**Problem description:** Go through the data and copy every line in which "ALIANZA" appears.

**Listed entries:**
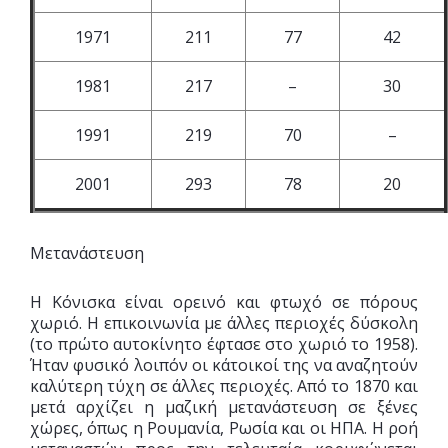
1971
211
77
42
1981
217
–
30
1991
219
70
–
2001
293
78
20
Μετανάστευση
Η Κόνισκα είναι ορεινό και φτωχό σε πόρους
χωριό. Η επικοινωνία με άλλες περιοχές δύσκολη
(το πρώτο αυτοκίνητο έφτασε στο χωριό το 1958).
Ήταν φυσικό λοιπόν οι κάτοικοί της να αναζητούν
καλύτερη τύχη σε άλλες περιοχές. Από το 1870 και
μετά αρχίζει η μαζική μετανάστευση σε ξένες
χώρες, όπως η Ρουμανία, Ρωσία και οι ΗΠΑ. Η ροή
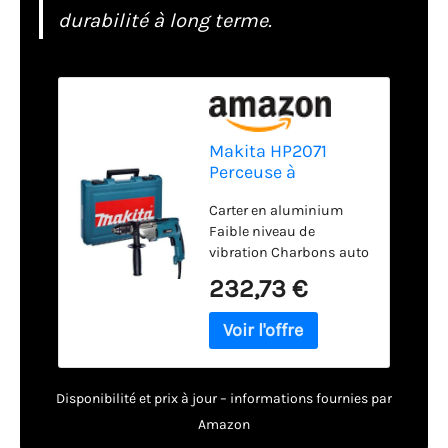
durabilité à long terme.
Makita HP2071
Perceuse à
percussion
Carter en aluminium
électronique 1010 W
Faible niveau de
vibration Charbons auto
nettoyants Poignée
232,73 €
antidérapante Bouton
inverseur du sens de
rotation Démarrage
progressif.
Disponibilité et prix à jour – informations fournies par
Amazon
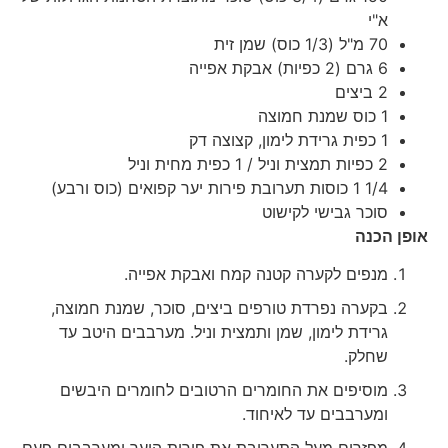
א"י
70 מ"ל (1/3 כוס) שמן זית
6 גרם (2 כפיות) אבקת אפייה
2 ביצים
1 כוס שמנת חמוצה
1 כפית גרידת לימון, קצוצה דק
2 כפיות תמצית וניל / 1 כפית מחית וניל
1/4 1 כוסות תערובת פירות יער קפואים (כוס ורבע)
סוכר גבישי לקישוט
אופן הכנה
מנפים לקערה קטנה קמח ואבקת אפייה.
בקערה נפרדת טורפים ביצים, סוכר, שמנת חמוצה,
גרידת לימון, שמן ותמצית וניל. מערבבים היטב עד
שחלק.
מוסיפים את החומרים הרטובים לחומרים היבשים
ומערבבים עד לאיחוד.
מפזרים מעל התערובת את פירות היער ומערבבים פעם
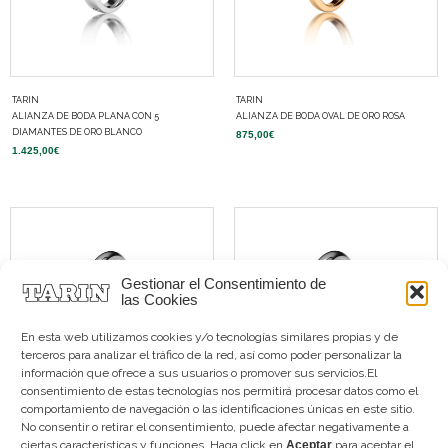
TARIN
TARIN
ALIANZA DE BODA PLANA CON 5
ALIANZA DE BODA OVAL DE ORO ROSA
DIAMANTES DE ORO BLANCO
875,00
€
1.425,00
€
Gestionar el Consentimiento de
las Cookies
En esta web utilizamos cookies y/o tecnologías similares propias y de
terceros para analizar el tráfico de la red, así como poder personalizar la
información que ofrece a sus usuarios o promover sus servicios.El
consentimiento de estas tecnologías nos permitirá procesar datos como el
comportamiento de navegación o las identificaciones únicas en este sitio.
No consentir o retirar el consentimiento, puede afectar negativamente a
TARIN
TARIN
ciertas características y funciones. Haga click en
Aceptar
para aceptar el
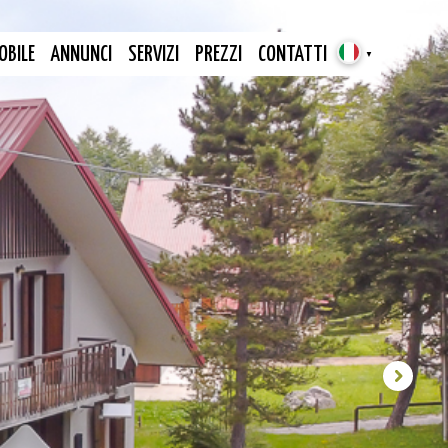
OBILE
ANNUNCI
SERVIZI
PREZZI
CONTATTI
▼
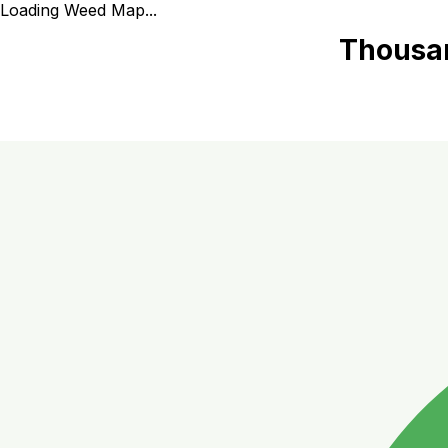
Loading Weed Map...
Thousan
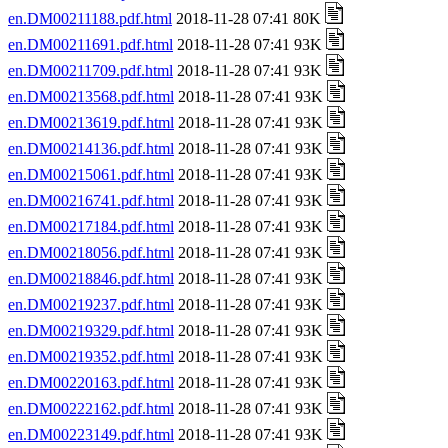
en.DM00211188.pdf.html
2018-11-28 07:41 80K
en.DM00211691.pdf.html
2018-11-28 07:41 93K
en.DM00211709.pdf.html
2018-11-28 07:41 93K
en.DM00213568.pdf.html
2018-11-28 07:41 93K
en.DM00213619.pdf.html
2018-11-28 07:41 93K
en.DM00214136.pdf.html
2018-11-28 07:41 93K
en.DM00215061.pdf.html
2018-11-28 07:41 93K
en.DM00216741.pdf.html
2018-11-28 07:41 93K
en.DM00217184.pdf.html
2018-11-28 07:41 93K
en.DM00218056.pdf.html
2018-11-28 07:41 93K
en.DM00218846.pdf.html
2018-11-28 07:41 93K
en.DM00219237.pdf.html
2018-11-28 07:41 93K
en.DM00219329.pdf.html
2018-11-28 07:41 93K
en.DM00219352.pdf.html
2018-11-28 07:41 93K
en.DM00220163.pdf.html
2018-11-28 07:41 93K
en.DM00222162.pdf.html
2018-11-28 07:41 93K
en.DM00223149.pdf.html
2018-11-28 07:41 93K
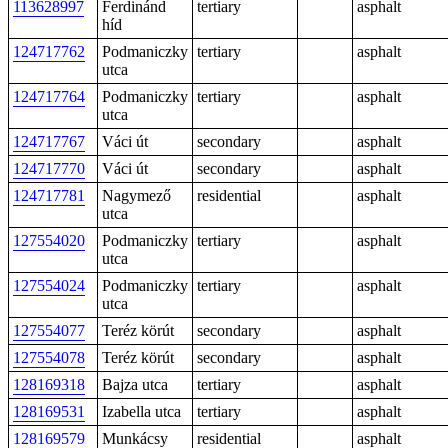
113628997
Ferdinánd
tertiary
asphalt
híd
124717762
Podmaniczky
tertiary
asphalt
utca
124717764
Podmaniczky
tertiary
asphalt
utca
124717767
Váci út
secondary
asphalt
124717770
Váci út
secondary
asphalt
124717781
Nagymező
residential
asphalt
utca
127554020
Podmaniczky
tertiary
asphalt
utca
127554024
Podmaniczky
tertiary
asphalt
utca
127554077
Teréz körút
secondary
asphalt
127554078
Teréz körút
secondary
asphalt
128169318
Bajza utca
tertiary
asphalt
128169531
Izabella utca
tertiary
asphalt
128169579
Munkácsy
residential
asphalt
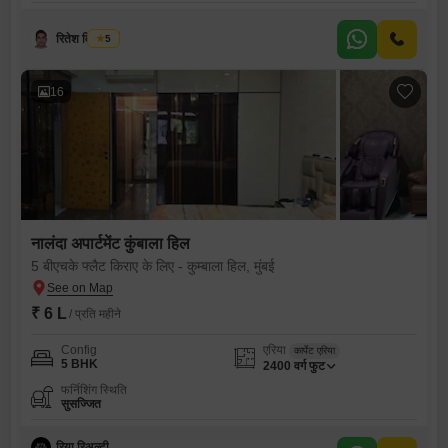
रितेश विश्वकर्मा
5
16
नालंदा अपार्टमेंट कुंबाला हिल
5 बीएचके फ्लैट किराए के लिए - कुम्बाला हिल, मुंबई
₹ 6 L
/ प्रति महीने
Config
एरिया
कार्पेट एरिया
5 BHK
2400
वर्ग फुट
फर्निशिंग स्थिति
सुसज्जित
रिया रिअल्टी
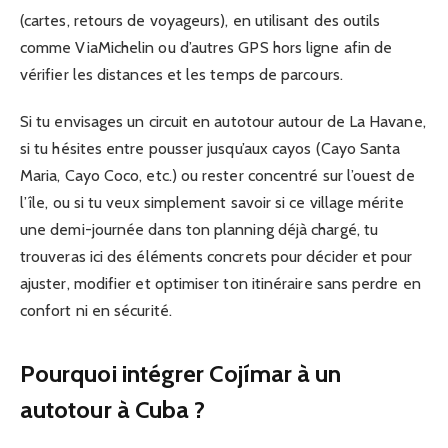
(cartes, retours de voyageurs), en utilisant des outils
comme ViaMichelin ou d’autres GPS hors ligne afin de
vérifier les distances et les temps de parcours.
Si tu envisages un circuit en autotour autour de La Havane,
si tu hésites entre pousser jusqu’aux cayos (Cayo Santa
Maria, Cayo Coco, etc.) ou rester concentré sur l’ouest de
l’île, ou si tu veux simplement savoir si ce village mérite
une demi-journée dans ton planning déjà chargé, tu
trouveras ici des éléments concrets pour décider et pour
ajuster, modifier et optimiser ton itinéraire sans perdre en
confort ni en sécurité.
Pourquoi intégrer Cojímar à un
autotour à Cuba ?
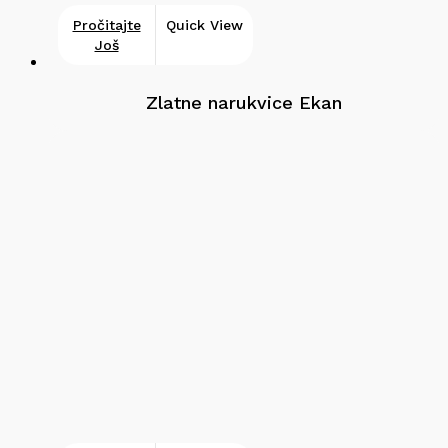
Pročitajte
Quick View
Još
Zlatne narukvice Ekan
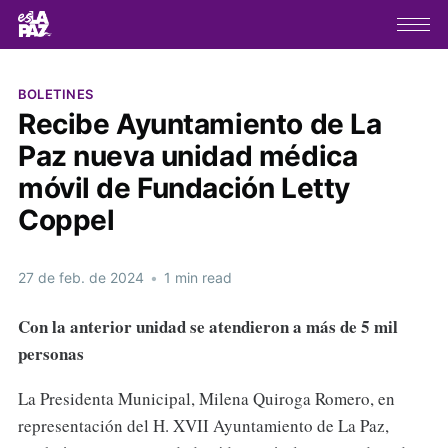
BOLETINES
Recibe Ayuntamiento de La
Paz nueva unidad médica
móvil de Fundación Letty
Coppel
27 de feb. de 2024
•
1 min read
Con la anterior unidad se atendieron a más de 5 mil
personas
La Presidenta Municipal, Milena Quiroga Romero, en
representación del H. XVII Ayuntamiento de La Paz,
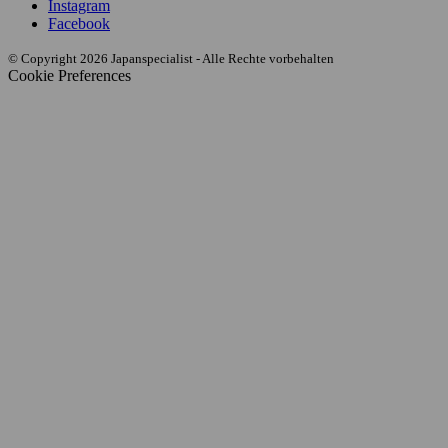
Instagram
Facebook
© Copyright 2026 Japanspecialist - Alle Rechte vorbehalten
Cookie Preferences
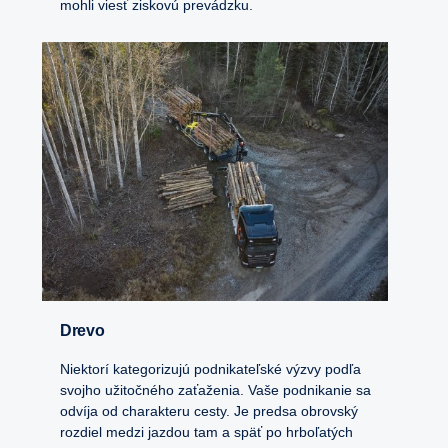
mohli viesť ziskovú prevádzku.
Drevo
Niektorí kategorizujú podnikateľské výzvy podľa
svojho užitočného zaťaženia. Vaše podnikanie sa
odvíja od charakteru cesty. Je predsa obrovský
rozdiel medzi jazdou tam a späť po hrboľatých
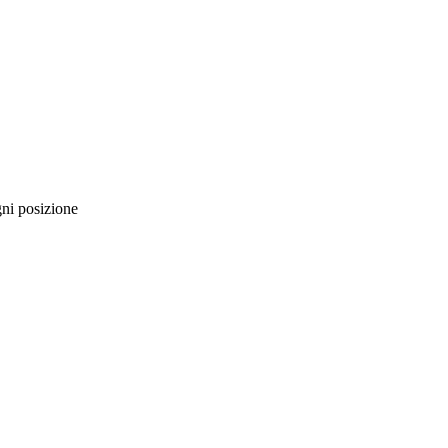
gni posizione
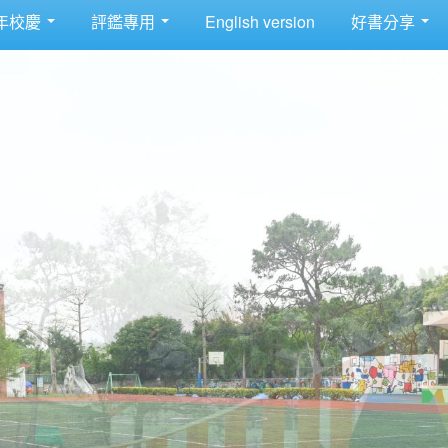
年校慶
評鑑專用
English version
好書分享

**Answer for the task:**
ALIANZA DE BODA PLANA CON 5
ALIANZA DE BODA OVAL DE ORO ROSA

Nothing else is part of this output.